[Cerowrt-devel] cerowrt 3.3.8-17: nice latency improvements, some issues with bind

Sat Aug 25 14:09:10 EDT 2012

On Sat, Aug 25, 2012 at 6:56 AM, Török Edwin
<edwin+ml-cerowrt at etorok.net> wrote:
> On 08/18/2012 08:07 PM, Dave Taht wrote:
>> Thx again for the benchmarks on your hardware! Can I get you to go one
>> more time to the well?
>
> Yes, but you have to wait until I have some time to do it.

No worries. Doing good science takes time.

>
>> Stripping out the incremental steps some will save you some time
>> on benchmarking, so lets go with 3,4,12,35,100. Wireless data is
>> incredibly noisy and I usually end up going with cdf plots like this
>> old one
>>> To get twice the speed a qlen=11 is enough already, and to get all the speed back a qlen=35 is needed.
>>
>> This is an incomplete conclusion. It is incomplete in that A) these
>> tests were done under laboratory conditions at the highest data rate
>> (MCS15), and B), it was with a single point to point link to an AP
>> which normally would be handling more than one client.
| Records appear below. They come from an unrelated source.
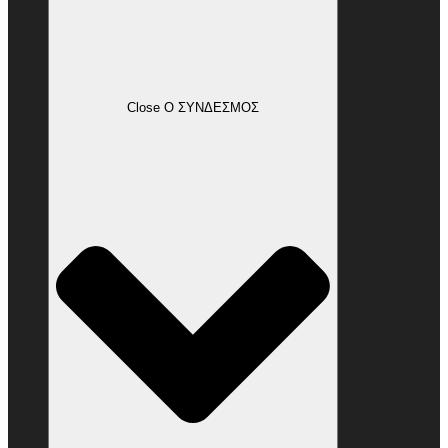
Close Ο ΣΥΝΔΕΣΜΟΣ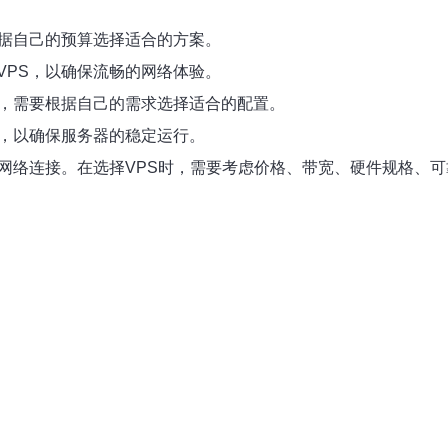
根据自己的预算选择适合的方案。
VPS，以确保流畅的网络体验。
同，需要根据自己的需求选择适合的配置。
商，以确保服务器的稳定运行。
网络连接。在选择VPS时，需要考虑价格、带宽、硬件规格、可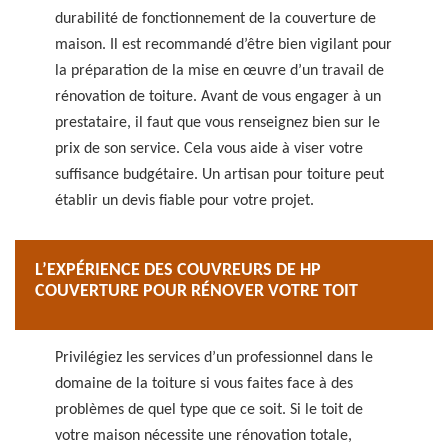
durabilité de fonctionnement de la couverture de
maison. Il est recommandé d’être bien vigilant pour
la préparation de la mise en œuvre d’un travail de
rénovation de toiture. Avant de vous engager à un
prestataire, il faut que vous renseignez bien sur le
prix de son service. Cela vous aide à viser votre
suffisance budgétaire. Un artisan pour toiture peut
établir un devis fiable pour votre projet.
L’EXPÉRIENCE DES COUVREURS DE HP
COUVERTURE POUR RÉNOVER VOTRE TOIT
Privilégiez les services d’un professionnel dans le
domaine de la toiture si vous faites face à des
problèmes de quel type que ce soit. Si le toit de
votre maison nécessite une rénovation totale,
C) it tests a
>> single full throttle TCP stream when typical websites and usage
>> involve 70+ dns lookups and 70 separate short streams.
>>
>> I can live with B and C) for now, although I note that the chrome
>> benchmark while doing a full blown stream test as you are doing now in
>> the background and ping is quite useful for looking at C. Let's tackle
>> A...
>>
>>>
>>> And here are the results with fq_codel on the laptop too (just nttcp -t as thats the one affected):
>>>
>>> fq_codel on laptop, cerowrt defaults,  nttcp -t:  1.248/12.960/108.490/16.733 ms; 90 Mbps
>>> fq_codel on laptop, cerowrt qlen_*=4,  nttcp -t:  1.205/10.843/ 76.983/12.460 ms; 105 Mbps
>>> fq_codel on laptop, cerowrt qlen_*=8,  nttcp -t:  4.034/16.088/ 98.611/17.050 ms; 120 Mbps
>>> fq_codel on laptop, cerowrt qlen_*=11, nttcp -t:  3.766/15.687/ 56.684/11.135 ms; 114 Mbps
>>> fq_codel on laptop, cerowrt qlen_*=35, nttcp -t: 11.360/26.742/ 48.051/ 7.489 ms; 113 Mbps
>>
>> So, if you could move your laptop to where it gets MCS4 on a fairly
>> reliable basis, and repeat the tests? a wall or three will do it.
>
> I've put my laptop in a place where I got MCS4 on TX most of the time.
> RX is MCS4 most of the time too, but it is switching to MCS5, 7, 11, 12 and back to MCS4
> quite a lot.
>
>> please don't change your kernel out before trying that test... (and I
>> make no warranties about the reliability/usefulness of a rc2!)
>
> Here are the results with fq_codel on the laptop, and same 3.5.0 kernel:
>
> qlen 100, nttcp -t:  5.966/57.104/192.017/26.674 ms; 52.2376 Mbps
> qlen  35, nttcp -t: 15.636/54.823/108.921/19.762 ms; 52.4675 Mbps
> qlen  12, nttcp -t:  4.768/29.439/132.924/27.159 ms; 51.2619 Mbps
> qlen  4,  nttcp -t:  2.631/20.500/152.741/31.549 ms; 40.3949 Mbps
> qlen def, ntccp -t:  2.010/21.851/317.085/49.323 ms; 35.8268 Mbps
>
> qlen 100, nttcp -r: 23.225/44.101/142.835/21.181 ms; 36.6789 Mbps
> qlen  35, nttcp -r:  3.755/23.413/ 83.530/15.329 ms; 35.4602 Mbps
> qlen  12, nttcp -r:  4.318/10.251/ 96.773/12.008 ms; 31.1557 Mbps
> qlen   4, nttcp -r:  2.733/ 4.507/ 16.353/ 1.917 ms; 24.6688 Mbps
> qlen def, nttcp -r:  2.119/ 4.999/ 64.968/ 7.275 ms; 27.3645 Mbps
>
> Note that the laptop was on battery this time, so that may add some jitter
> (CPU freq switching, wifi power saving?), but shouldn't matter for >10ms quantities.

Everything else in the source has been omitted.